### Records to process
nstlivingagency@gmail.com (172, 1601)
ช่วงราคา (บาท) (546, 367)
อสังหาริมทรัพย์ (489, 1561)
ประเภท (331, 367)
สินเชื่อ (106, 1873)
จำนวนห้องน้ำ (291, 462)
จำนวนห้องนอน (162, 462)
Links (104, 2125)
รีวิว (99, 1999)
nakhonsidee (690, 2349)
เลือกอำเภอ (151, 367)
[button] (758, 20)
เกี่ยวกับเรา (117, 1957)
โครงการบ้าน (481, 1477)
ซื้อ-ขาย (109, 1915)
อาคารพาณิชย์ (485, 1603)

...

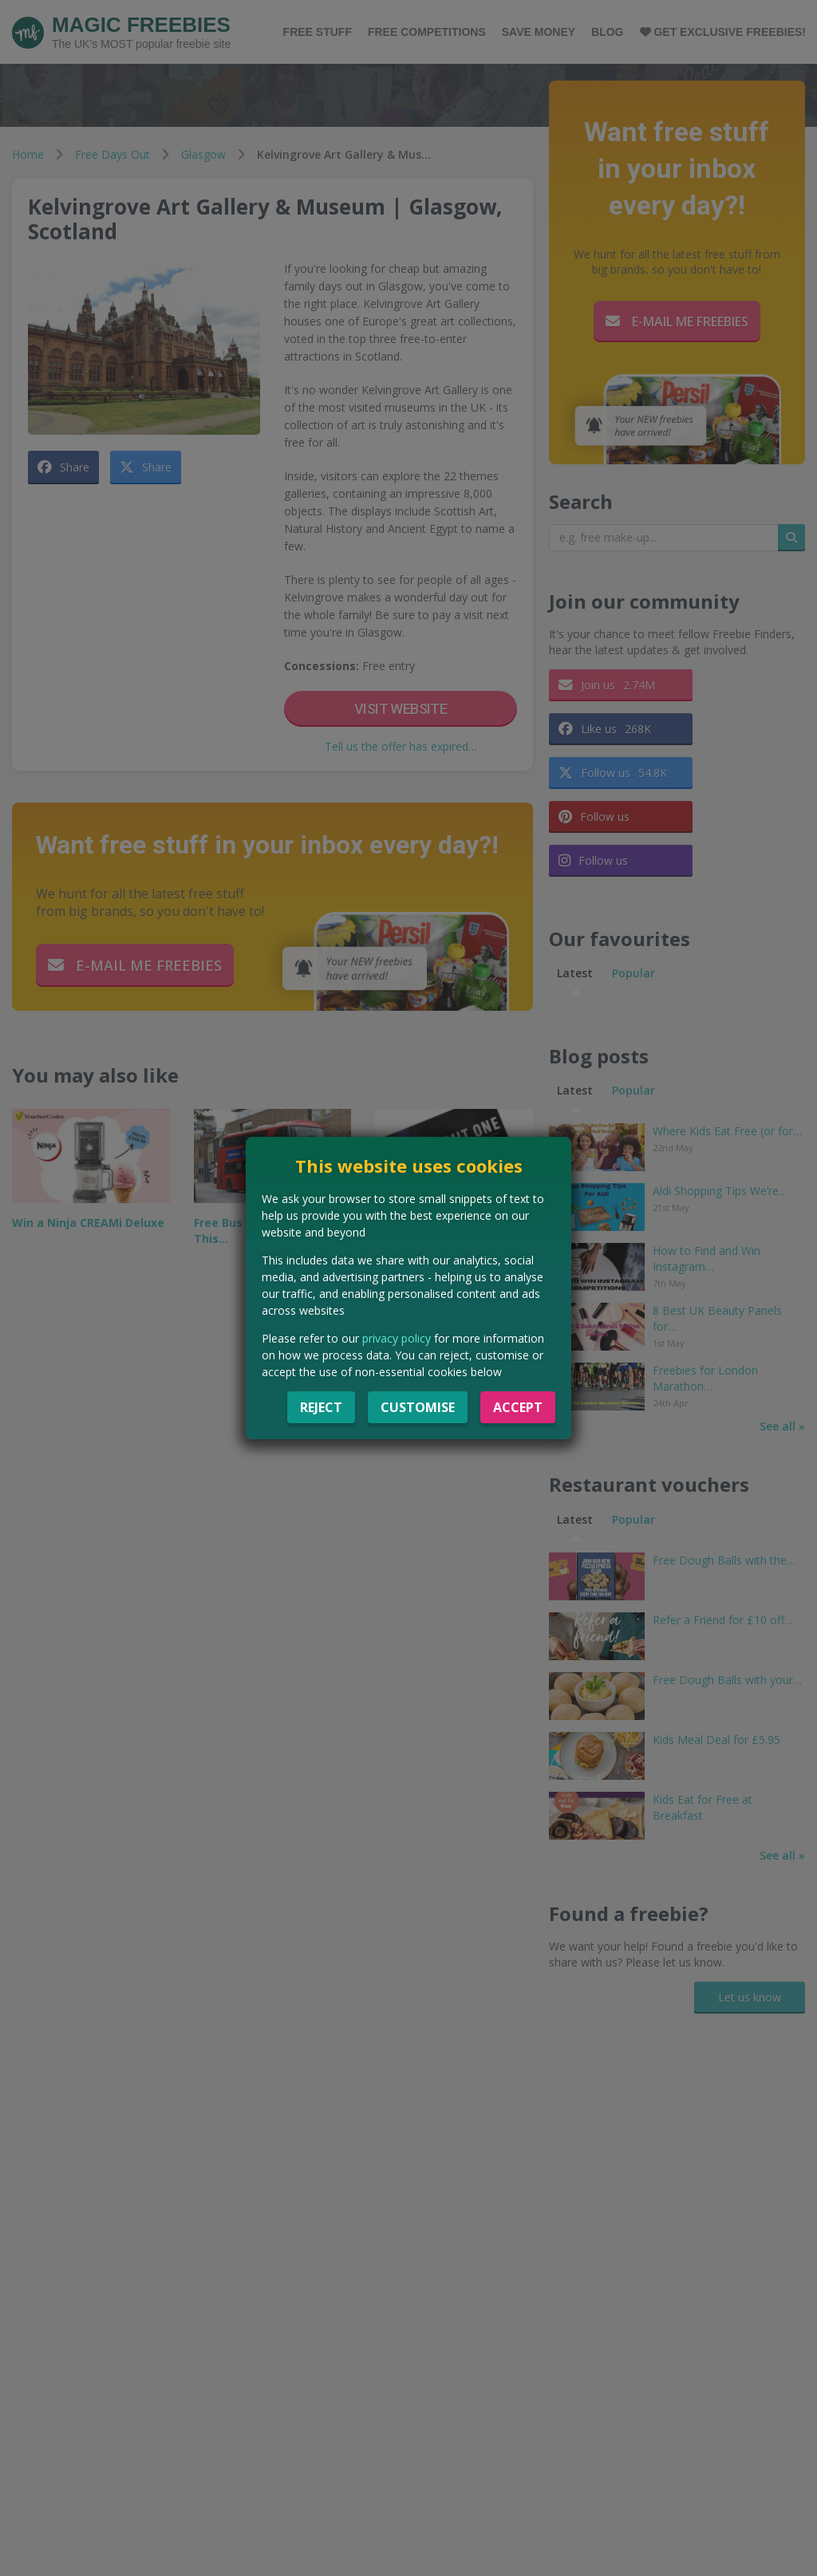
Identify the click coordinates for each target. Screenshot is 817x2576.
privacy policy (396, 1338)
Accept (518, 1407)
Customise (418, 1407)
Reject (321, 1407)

...

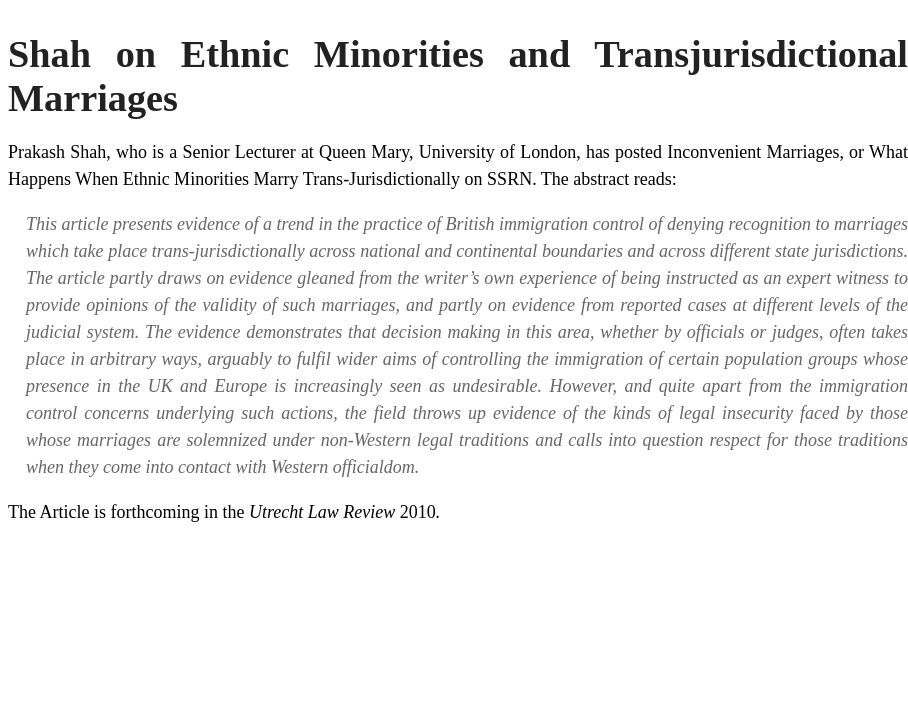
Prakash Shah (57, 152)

### Problem details
The listing above holds a line with "nakhonsidee (690, 2349)" and a line with "อาคารพาณิชย์ (485, 1603)". Print the stretch from the first through the second, exactly and alone.

### Response
nakhonsidee (690, 2349)
เลือกอำเภอ (151, 367)
[button] (758, 20)
เกี่ยวกับเรา (117, 1957)
โครงการบ้าน (481, 1477)
ซื้อ-ขาย (109, 1915)
อาคารพาณิชย์ (485, 1603)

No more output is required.